Housed in the Kimpton Blythswood Square hotel, its chequered floors have over the years been crossed by hundreds of champagne drinkers, oyster lovers and an eclectic mix of celebrity diners. 

Since a rebrand in 2021, Sean Currie has been the man behind a menu bursting with sustainable seafood from roasted North Sea cod to Goan-style Shetland mussel curry. 

The Herald: Pictured: Sean Currie, head chef at iasgPictured: Sean Currie, head chef at iasg (Image: Supplied)

Brought up in the Ayrshire village of Auchinlek, the head chef at iasg has always had a keen interest in cooking and began working in kitchens at a young age before going on to catch the eye of one of Scotland’s most famous restauranteurs. 

“Tom Kitchin was judging at a competition I was at and I got chatting to him afterwards,” Mr Curie said. 

“I moved to Edinburgh to work with him and later got the option to join the team at Castle Terrace. 

“It was one of the best places I’ve ever worked but it was very, very tough. 

“I was there for about a year and a half until I wanted to get back home. 

“My girlfriend was still living in Kilmarnock, so the travelling back and forward had become difficult.” 

 Upon his return, Mr Currie had his first taste of working at what he describes as ‘a staple’ of Glasgow’s food and drink scene, taking up the position of sous chef at the Blythswood’s restaurant. 

The Herald:

He would later go on to work at the Dakota hotel as it opened just a short walk down the road, before moving on to Number 16 on Byres Road, a small restaurant with big culinary credentials and a spot on the Michelin Guide. 
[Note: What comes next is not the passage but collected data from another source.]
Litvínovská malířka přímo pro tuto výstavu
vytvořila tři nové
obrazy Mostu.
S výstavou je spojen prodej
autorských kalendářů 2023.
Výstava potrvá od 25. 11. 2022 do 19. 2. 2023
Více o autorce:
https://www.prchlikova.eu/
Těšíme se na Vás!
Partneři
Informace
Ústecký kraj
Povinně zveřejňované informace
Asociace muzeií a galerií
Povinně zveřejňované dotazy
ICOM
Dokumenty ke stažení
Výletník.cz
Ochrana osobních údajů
After seven years, an offer from his former head chef and word of a revamped restaurant that would focus solely on seafood was enough to tempt him back to lead the team at iasg.

He said: “The Blythswood is a Glasgow institution, and I knew what it was like to work there from the first time around. 
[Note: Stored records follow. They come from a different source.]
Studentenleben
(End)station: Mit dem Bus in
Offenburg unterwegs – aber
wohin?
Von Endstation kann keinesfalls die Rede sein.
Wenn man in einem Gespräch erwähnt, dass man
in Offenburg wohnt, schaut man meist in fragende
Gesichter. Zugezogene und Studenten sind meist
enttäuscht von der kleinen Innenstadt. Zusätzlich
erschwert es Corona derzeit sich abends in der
“It was a big jump to go from an independent restaurant to a large hotel like this. 

“The size of my team doubled which was a steep learning curve, but working as head chef at iasg was a great opportunity. 

“All of the menus are fully designed by me, so I enjoy the chance to get creative with them."

iasg has currently reached the tail end of another busy summer which has seen its tables close to fully booked for months.  

Not one to let the momentum drop, Mr Currie has spoken of plans for new measures which will help to polish their sustainable credentials even further as a new general manager joins the team ahead of the festive season.

He said: “We’re very selective of our produce because sustainable Scottish seafood is important to me. 

“In particular, our customers seem to enjoy our partnership with The Firth Forth Lobster Hatchery. 

“£1 from every bill is donated to them which helps to maintain stock levels. 

“We’re very careful with waste, but you wouldn’t believe how difficult it is to keep track of in such a busy kitchen. 

“We’ve introduced a new system that helps us to monitor whether we’re ordering too much in, over-prepping or getting the portion sizes wrong.” 

The Herald:

Firmly settled into a role which allows him to cook with the best of produce from across Scotland, talk turns to whether Mr Currie has ever felt close to cracking under the pressure of the Blythswood’s glittering reputation. 

“About eight months ago Gordon Ramsay was staying at the hotel and came down to eat,” he said. 

“I don’t get starstruck, but I felt more quiet than usual when I went over to his table after the meal. 

“That was a highlight for me, the pressure to maintain high standards is a huge part of the reason I became a chef. 

“That’s when I’m at my best and I really enjoy it.”